AS.ORG: I’m hoping someday to afford to have my samplers be in a physical museum-type setting, and there’s a plan in the works for doing that. My plan would be for the collection to be where it can be studied. That’s really the only condition I’m putting on the group of people that I hope to take on the responsibility of it. If someone wants to study 18 th century Scottish samplers, they will be able to make an appointment and the samplers will be pulled out of storage for them. I would hate to see them put where nobody would ever get to see them. I think that’s the main reason I created the website, as well, so that people can study and learn from them.
Speaking of the world, we know you have a lot of subscribers to your website, what percentage resides outside of the U.S.?
AS.ORG: I’d say close to 25%. I was really surprised at the number of people we have from France, England, Denmark, and from India, Japan, New Zealand, Australia. It’s been fun. We got a letter from a woman in France, written in French bemoaning the fact that our information wasn’t available in French, making it difficult for her to read.
MF&D: In which case you’d have to make it available in every language.
AS.ORG: Right. And then it was kind of cute because my nephew is French-Canadian and he’s married to a French woman.
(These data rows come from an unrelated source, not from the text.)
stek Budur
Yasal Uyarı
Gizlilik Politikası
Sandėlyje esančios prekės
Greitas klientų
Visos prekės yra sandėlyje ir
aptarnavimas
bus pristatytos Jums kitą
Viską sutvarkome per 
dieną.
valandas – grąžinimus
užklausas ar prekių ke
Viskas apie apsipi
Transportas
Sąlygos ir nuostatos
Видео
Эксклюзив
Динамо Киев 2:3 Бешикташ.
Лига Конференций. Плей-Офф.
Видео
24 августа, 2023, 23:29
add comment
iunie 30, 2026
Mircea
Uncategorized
I had her write the response, so then we could send the woman in France a proper French response saying “well at least you can enjoy the pictures.” But it’s a little more than we can do to translate the site.
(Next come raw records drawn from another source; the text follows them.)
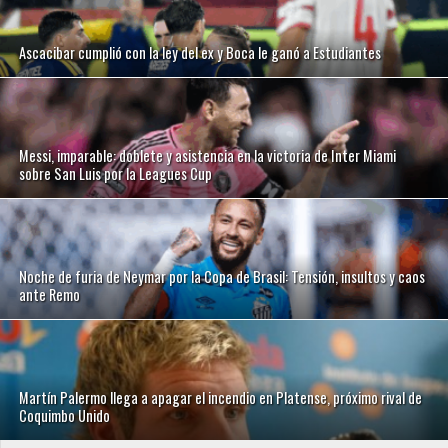
Ascacibar cumplió con la ley del ex y Boca le ganó a Estudiantes
Messi, imparable: doblete y asistencia en la victoria de Inter Miami
sobre San Luis por la Leagues Cup
Noche de furia de Neymar por la Copa de Brasil: Tensión, insultos y caos
ante Remo
Martín Palermo llega a apagar el incendio en Platense, próximo rival de
Coquimbo Unido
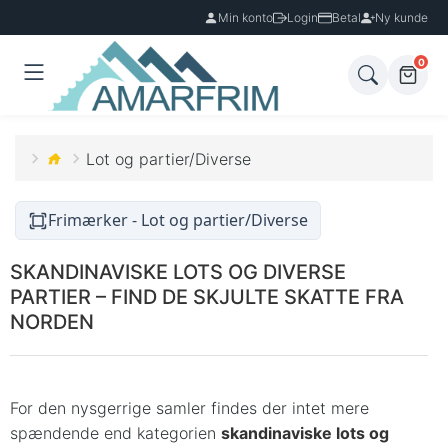
Min konto
Login
Betal
Ny kunde
0
Lot og partier/Diverse
Frimærker - Lot og partier/Diverse
SKANDINAVISKE LOTS OG DIVERSE
PARTIER – FIND DE SKJULTE SKATTE FRA
NORDEN
For den nysgerrige samler findes der intet mere
spændende end kategorien
skandinaviske lots og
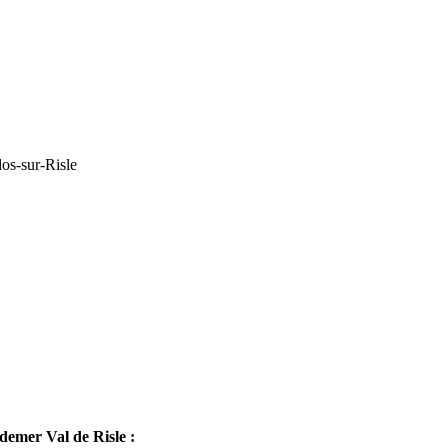
os-sur-Risle
mer Val de Risle :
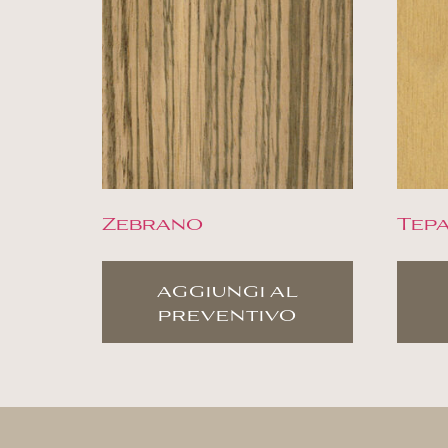
Zebrano
Tep
aggiungi al
preventivo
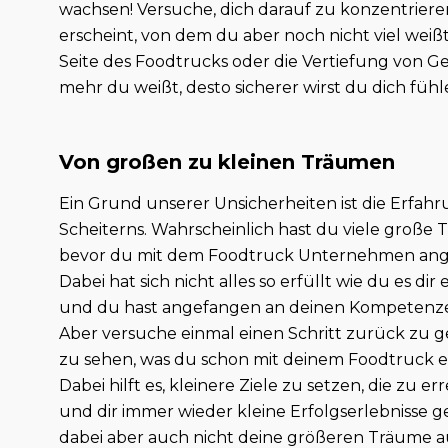
wachsen! Versuche, dich darauf zu konzentrieren,
erscheint, von dem du aber noch nicht viel weißt
Seite des Foodtrucks oder die Vertiefung von Ge
mehr du weißt, desto sicherer wirst du dich fühl
Von großen zu kleinen Träumen
Ein Grund unserer Unsicherheiten ist die Erfah
Scheiterns. Wahrscheinlich hast du viele große
bevor du mit dem Foodtruck Unternehmen ang
Dabei hat sich nicht alles so erfüllt wie du es dir 
und du hast angefangen an deinen Kompetenze
Aber versuche einmal einen Schritt zurück zu 
zu sehen, was du schon mit deinem Foodtruck er
Dabei hilft es, kleinere Ziele zu setzen, die zu er
und dir immer wieder kleine Erfolgserlebnisse g
dabei aber auch nicht deine größeren Träume 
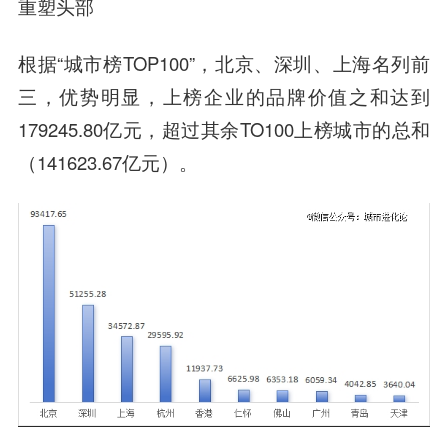
重塑头部
根据“城市榜TOP100”，北京、深圳、上海名列前
三，优势明显，上榜企业的品牌价值之和达到
179245.80亿元，超过其余TO100上榜城市的总和
（141623.67亿元）。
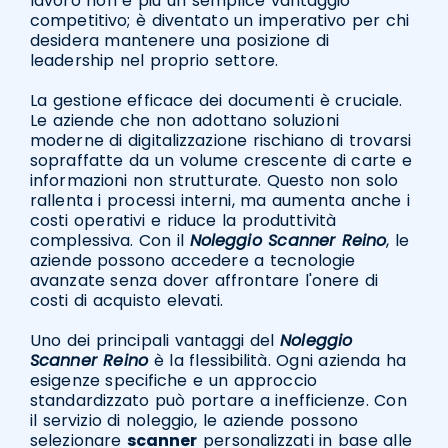
lavoro non è più un semplice vantaggio
competitivo; è diventato un imperativo per chi
desidera mantenere una posizione di
leadership nel proprio settore.
La gestione efficace dei documenti è cruciale.
Le aziende che non adottano soluzioni
moderne di digitalizzazione rischiano di trovarsi
sopraffatte da un volume crescente di carte e
informazioni non strutturate. Questo non solo
rallenta i processi interni, ma aumenta anche i
costi operativi e riduce la produttività
complessiva. Con il
Noleggio Scanner Reino
, le
aziende possono accedere a tecnologie
avanzate senza dover affrontare l'onere di
costi di acquisto elevati.
Uno dei principali vantaggi del
Noleggio
Scanner Reino
è la flessibilità. Ogni azienda ha
esigenze specifiche e un approccio
standardizzato può portare a inefficienze. Con
il servizio di noleggio, le aziende possono
selezionare
scanner
personalizzati in base alle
MF&D: We know you are interested in educating people about samplers. Would you ever consider writing a book?
AS.ORG: You know I think that there are a lot of people who are more scholarly and have done the research in specific directions like Gloria Allen with Maryland samplers and now DC samplers, or Naomi Tarrant, who I keep hoping is going to finish one of these days soon on Scottish samplers; she doesn’t just want to do a catalogue of Scottish samplers, she’s taking a specific line and developing it. I think there are researchers out there that are doing that. I wouldn’t be opposed to the idea, but I would want to write more like a storybook. I think it would be fun to pick a sampler and to evolve almost like a children’s story about the young girl who made it. That’s something I’ve thought about doing and that would be fun to do. That’s more my speed. But I’m happy to contribute to all these other researchers with what I’ve got, the samplers that I own; make available the information that I have.
MF&D: I know that I haven’t touched on all aspects of your site, but I think that you as a person are so fascinating, and I’m glad that I got to talk to you. Are there any other subjects or questions that you would like to talk about?
AS.ORG: No, I think I appreciate more than anything the feedback that I get from people on the website. We have a Spanish member who told us that on one of my Spanish samplers I had the name wrong. Having done no research on Spanish samplers I didn’t understand the Spanish naming traditions, and I was thrilled to death to have that information. Something that you and Amy suggested was a great idea but because I’m so accustomed to dealing with people who do reproduction samplers, I hadn’t thought of it: that in the glossary we should have diagrams of the stitches, so that somebody who is coming at it strictly from book learning and still loves the samplers will know what the stitches actually look like. When I’m talking about a long arm cross stitch or a herringbone stitch they have no idea what I’m talking about, so they’d have a drawing of the stitch. I love receiving information like that, and ways that we can make the site more interesting, more accessible and more educational.
MF&D: We can’t thank you enough for your time today and for all you’ve contributed to this field.